Approvata la modifica dello Statuto, che incide anche sulla composizione della giunta. Via libera anche al bilancio 2013: tagli e risparmi, ma anche fondi per le imprese e 8 milioni in più per il sociale di R. S.

Approvata ieri, 15 aprile, la modifica dello Statuto della Regione Lazio. Votato all’unanimità il provvedimento che prevede il passaggio da 70 a 50 consiglieri, mentre quello che fa riferimento alla composizione della giunta, ha ottenuto 46 voti favorevoli e un contrario. La giunta regionale si compone dunque, oltre che del presidente della Regione, di altri dieci componenti. Il presidente, è spiegato in una nota, «nomina un vicepresidente tra i componenti della giunta, e la composizione è tale da assicurare l’equilibrio nella presenza dei due sessi e comunque tale che il numero degli assessori appartenenti allo stesso sesso non sia superiore a due terzi, con arrotondamento all’unità inferiore».

Approvato anche il bilancio 2013, per un valore di 36 miliardi di euro. «Dopo mesi di paralisi politica – ha commentato Zingaretti – la situazione che ci siamo trovati davanti è molto grave: abbiamo fatto un lavoro straordinario». Molto , ammette, «riguarda quanto ereditato dalla precedente amministrazione». Ora l’obiettivo è cercare di approvare a giugno anche un primo assestamento di bilancio, mettendo in sicurezza i conti della Regione. Al via, dunque, tagli e risparmi, a cominciare dal contenimento delle spese della macchina regionale: eliminati vitalizi e indennità di funzione, per un risparmio di 16 milioni di euro l’anno. Altri 23 milioni e mezzo arriveranno dai tagli dell’80% delle consulenze, dall’abolizione delle sponsorizzazioni e dalla limitazione all’uso della auto blu. Ancora, in programma anche la riorganizzazione di società, agenzie ed enti regionali, con la quale la Regione dovrebbe rientrare di 128 milioni di euro nei prossimi tre anni e mezzo.

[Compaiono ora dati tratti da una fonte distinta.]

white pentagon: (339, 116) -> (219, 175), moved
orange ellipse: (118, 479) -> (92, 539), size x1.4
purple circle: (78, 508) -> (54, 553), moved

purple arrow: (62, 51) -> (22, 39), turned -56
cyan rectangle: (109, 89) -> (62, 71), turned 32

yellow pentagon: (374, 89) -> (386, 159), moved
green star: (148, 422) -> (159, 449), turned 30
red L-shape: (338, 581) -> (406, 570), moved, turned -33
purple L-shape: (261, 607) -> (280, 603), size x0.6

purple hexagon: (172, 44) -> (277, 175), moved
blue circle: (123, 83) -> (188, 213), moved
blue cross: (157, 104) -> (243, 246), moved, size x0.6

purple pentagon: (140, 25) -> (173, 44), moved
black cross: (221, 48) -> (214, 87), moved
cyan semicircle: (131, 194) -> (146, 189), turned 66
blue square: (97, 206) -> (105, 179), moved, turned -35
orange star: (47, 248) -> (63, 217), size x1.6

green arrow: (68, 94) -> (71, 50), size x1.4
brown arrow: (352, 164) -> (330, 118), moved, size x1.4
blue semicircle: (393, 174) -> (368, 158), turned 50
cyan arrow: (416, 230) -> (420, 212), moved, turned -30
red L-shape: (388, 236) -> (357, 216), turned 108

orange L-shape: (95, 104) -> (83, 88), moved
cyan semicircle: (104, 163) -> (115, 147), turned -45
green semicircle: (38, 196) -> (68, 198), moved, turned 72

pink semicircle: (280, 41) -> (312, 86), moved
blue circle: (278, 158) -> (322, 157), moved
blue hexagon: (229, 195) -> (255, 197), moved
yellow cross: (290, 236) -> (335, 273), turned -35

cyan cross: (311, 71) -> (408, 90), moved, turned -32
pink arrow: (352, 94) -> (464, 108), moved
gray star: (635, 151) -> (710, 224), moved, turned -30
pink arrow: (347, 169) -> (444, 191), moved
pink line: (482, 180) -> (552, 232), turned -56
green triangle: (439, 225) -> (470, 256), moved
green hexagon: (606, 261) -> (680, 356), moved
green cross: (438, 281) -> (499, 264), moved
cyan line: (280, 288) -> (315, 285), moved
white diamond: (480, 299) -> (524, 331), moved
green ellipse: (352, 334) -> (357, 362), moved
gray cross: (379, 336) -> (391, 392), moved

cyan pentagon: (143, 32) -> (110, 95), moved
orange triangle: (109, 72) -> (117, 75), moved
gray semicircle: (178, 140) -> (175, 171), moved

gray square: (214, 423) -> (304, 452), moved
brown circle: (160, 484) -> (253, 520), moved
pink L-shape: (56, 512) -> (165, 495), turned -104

«Il Piano di stabilizzazione del bilancio – ha spiegato Zingaretti – permetterà di accedere ai fondi previsti dal Governo per i pagamenti dei crediti alle imprese. Da questo punto di vista pensiamo di poter recuperare tra i quattro e i cinque miliardi di euro che potrebbero produrre un aumento del Pil di poco superiore all’1%». Non solo tagli, dunque, come conferma anche lo stanziamento di 500 mila euro per l’internazionalizzazione delle imprese e di altri 130 milioni di euro recuperati dai fondi europei «che rischiavano di essere persi» e che andranno investiti in Greeneconomy (50 milioni), credito alle aziende (50 milioni), fondo per le piccole imprese (30 milioni). Infine 8 milioni in più saranno destinati ai servizi sociali.